Of course with him, it was held to be another effect of the same cause: it was
all optical illusion - nervous malady, and so on. Not one bit did I believe him;
but I dared not contradict: doctors are so self-opinionated, so immovable in
their dry, materialist views.
    Rosine brought the shawl, and I was bundled into the carriage.
 
The theatre was full - crammed to its roof: royal and noble were there; palace
and hotel had emptied their inmates into those tiers so thronged and so hushed.

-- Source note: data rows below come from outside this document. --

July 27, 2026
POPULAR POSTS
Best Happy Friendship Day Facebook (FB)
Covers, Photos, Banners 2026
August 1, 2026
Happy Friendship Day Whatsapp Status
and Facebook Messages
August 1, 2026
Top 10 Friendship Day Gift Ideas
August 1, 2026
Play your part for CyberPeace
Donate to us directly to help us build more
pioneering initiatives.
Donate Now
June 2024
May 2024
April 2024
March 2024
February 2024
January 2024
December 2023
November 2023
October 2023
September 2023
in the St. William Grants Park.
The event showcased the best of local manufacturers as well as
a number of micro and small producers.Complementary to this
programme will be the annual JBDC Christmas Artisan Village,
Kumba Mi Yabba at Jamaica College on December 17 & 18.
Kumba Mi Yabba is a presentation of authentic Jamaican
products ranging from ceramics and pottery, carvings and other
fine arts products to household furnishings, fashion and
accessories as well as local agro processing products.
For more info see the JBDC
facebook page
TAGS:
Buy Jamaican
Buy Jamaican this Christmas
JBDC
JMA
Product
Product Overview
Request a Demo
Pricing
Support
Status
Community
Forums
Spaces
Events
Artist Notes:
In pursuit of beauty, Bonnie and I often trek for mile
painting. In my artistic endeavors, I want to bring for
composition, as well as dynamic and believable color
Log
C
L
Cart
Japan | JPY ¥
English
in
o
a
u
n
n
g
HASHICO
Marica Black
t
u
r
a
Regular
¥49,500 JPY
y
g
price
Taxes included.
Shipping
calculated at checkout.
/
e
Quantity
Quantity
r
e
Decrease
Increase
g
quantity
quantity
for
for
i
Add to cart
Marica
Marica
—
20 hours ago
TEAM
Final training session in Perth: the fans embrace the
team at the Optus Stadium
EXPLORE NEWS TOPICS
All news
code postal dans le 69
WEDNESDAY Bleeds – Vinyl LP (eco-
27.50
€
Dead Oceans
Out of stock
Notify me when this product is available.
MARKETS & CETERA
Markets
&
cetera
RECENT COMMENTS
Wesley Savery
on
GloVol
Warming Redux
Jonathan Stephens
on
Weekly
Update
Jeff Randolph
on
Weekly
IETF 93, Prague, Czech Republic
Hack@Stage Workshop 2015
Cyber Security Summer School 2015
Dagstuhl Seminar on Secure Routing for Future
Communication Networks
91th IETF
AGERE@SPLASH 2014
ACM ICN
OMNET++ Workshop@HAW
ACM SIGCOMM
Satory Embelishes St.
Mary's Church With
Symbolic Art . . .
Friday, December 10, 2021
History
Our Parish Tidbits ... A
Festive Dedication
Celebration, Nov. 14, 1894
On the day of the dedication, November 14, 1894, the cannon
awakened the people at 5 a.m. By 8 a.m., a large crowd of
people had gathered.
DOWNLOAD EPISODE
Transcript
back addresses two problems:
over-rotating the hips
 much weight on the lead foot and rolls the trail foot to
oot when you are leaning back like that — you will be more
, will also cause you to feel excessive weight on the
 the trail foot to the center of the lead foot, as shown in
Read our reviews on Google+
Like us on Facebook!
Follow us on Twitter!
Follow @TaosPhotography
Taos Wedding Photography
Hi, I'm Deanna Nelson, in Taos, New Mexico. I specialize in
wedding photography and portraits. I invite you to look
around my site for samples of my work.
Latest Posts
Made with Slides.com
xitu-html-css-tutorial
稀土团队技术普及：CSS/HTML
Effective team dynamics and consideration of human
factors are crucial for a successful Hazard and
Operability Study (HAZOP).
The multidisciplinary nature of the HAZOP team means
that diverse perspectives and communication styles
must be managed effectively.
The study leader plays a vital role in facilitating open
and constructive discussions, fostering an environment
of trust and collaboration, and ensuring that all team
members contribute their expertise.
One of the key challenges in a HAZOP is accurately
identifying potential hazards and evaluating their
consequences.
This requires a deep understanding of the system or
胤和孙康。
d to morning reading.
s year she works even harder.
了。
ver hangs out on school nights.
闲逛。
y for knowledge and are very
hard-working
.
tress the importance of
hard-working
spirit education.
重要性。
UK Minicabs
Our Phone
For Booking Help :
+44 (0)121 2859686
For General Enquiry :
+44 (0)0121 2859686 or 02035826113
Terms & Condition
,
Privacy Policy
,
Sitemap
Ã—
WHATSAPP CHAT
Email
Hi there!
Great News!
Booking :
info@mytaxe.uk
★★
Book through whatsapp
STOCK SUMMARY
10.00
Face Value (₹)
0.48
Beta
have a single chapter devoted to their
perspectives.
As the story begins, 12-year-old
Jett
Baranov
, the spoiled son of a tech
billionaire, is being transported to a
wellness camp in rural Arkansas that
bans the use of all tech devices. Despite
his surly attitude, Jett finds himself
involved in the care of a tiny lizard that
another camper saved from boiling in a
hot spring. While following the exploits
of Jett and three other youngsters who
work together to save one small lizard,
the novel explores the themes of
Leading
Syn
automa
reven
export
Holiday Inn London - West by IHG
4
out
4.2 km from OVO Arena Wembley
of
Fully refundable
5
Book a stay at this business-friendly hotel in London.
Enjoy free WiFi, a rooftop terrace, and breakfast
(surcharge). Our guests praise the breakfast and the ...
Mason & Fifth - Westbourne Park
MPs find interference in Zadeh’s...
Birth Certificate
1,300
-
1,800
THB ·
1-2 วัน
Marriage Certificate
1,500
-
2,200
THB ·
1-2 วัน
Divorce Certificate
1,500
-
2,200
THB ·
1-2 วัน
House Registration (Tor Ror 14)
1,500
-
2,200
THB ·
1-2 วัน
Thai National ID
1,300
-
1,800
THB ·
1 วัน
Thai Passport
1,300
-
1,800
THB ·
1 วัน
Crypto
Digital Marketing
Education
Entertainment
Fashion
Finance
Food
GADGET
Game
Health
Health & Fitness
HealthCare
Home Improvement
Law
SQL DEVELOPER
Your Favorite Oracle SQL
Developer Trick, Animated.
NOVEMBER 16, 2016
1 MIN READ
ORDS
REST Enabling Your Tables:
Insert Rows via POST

Deeply did I feel myself privileged in having a place before that stage; I
longed to see a being of whose powers I had heard reports which made me conceive
peculiar anticipations. I wondered if she would justify her renown: with strange
curiosity, with feelings severe and austere, yet of riveted interest, I waited.
She was a study of such nature as had not encountered my eyes yet: a great and
new planet she was: but in what shape? I waited her rising.
    She rose at nine that December night: above the horizon I saw her come. She
could shine yet with pale grandeur and steady might; but that star verged
already on its judgment-day. Seen near, it was a chaos - hollow, half-consumed:
an orb perished or perishing - half lava, half glow.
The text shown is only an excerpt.